Center For Biotechnology And Interdisciplinary Studies
Saber-Toothed Tiger Teeth Scanned
Researchers at Rensselaer’s Center for Biotechnology and Interdisciplinary Studies and the New York State Museum recently collaborated to study the ancient teeth of a saber-toothed tiger using some of the facility’s most modern technology, including a miniaturized CT scanner.
“This is an exciting local partnership that highlights the research capabilities and potential for collaboration here in the Capital Region,” says Glenn Monastersky, director of operations. “I am excited to see our equipment, which was purchased with funding through the New York state Gen*NY*sis program, being used for a scientific collaboration with a neighboring Albany institution.”
Robert Feranec, curator of vertebrate paleontology at the New York State Museum, has been studying the teeth of young saber-toothed tigers for several years.
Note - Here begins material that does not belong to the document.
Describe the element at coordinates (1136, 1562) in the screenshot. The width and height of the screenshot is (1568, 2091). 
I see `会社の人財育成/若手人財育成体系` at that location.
Even after extensive research on these fascinating ancient cats, paleontologists still don’t know how long it took the cats to grow their signature banana-sized adult canine teeth. Without a better understanding, paleontologists don’t yet know when the cats could have used them to kill, what they ate before and after their teeth grew in, or if young cats needed to stay with their parents for a longer period before becoming fully capable killers.
It took nearly six hours to fully scan one of two teeth Feranec brought, and the preliminary results look extremely promising. Feranec will now analyze the results to determine how long it takes the enamel in the teeth to harden and mature or mineralize. Because the CT scanner breaks the image down into extremely thin slices, the researchers will be able to determine how long the mineralized part of the teeth is.
The research could have widespread implications for understanding the development and growth of teeth in all ancient mammals.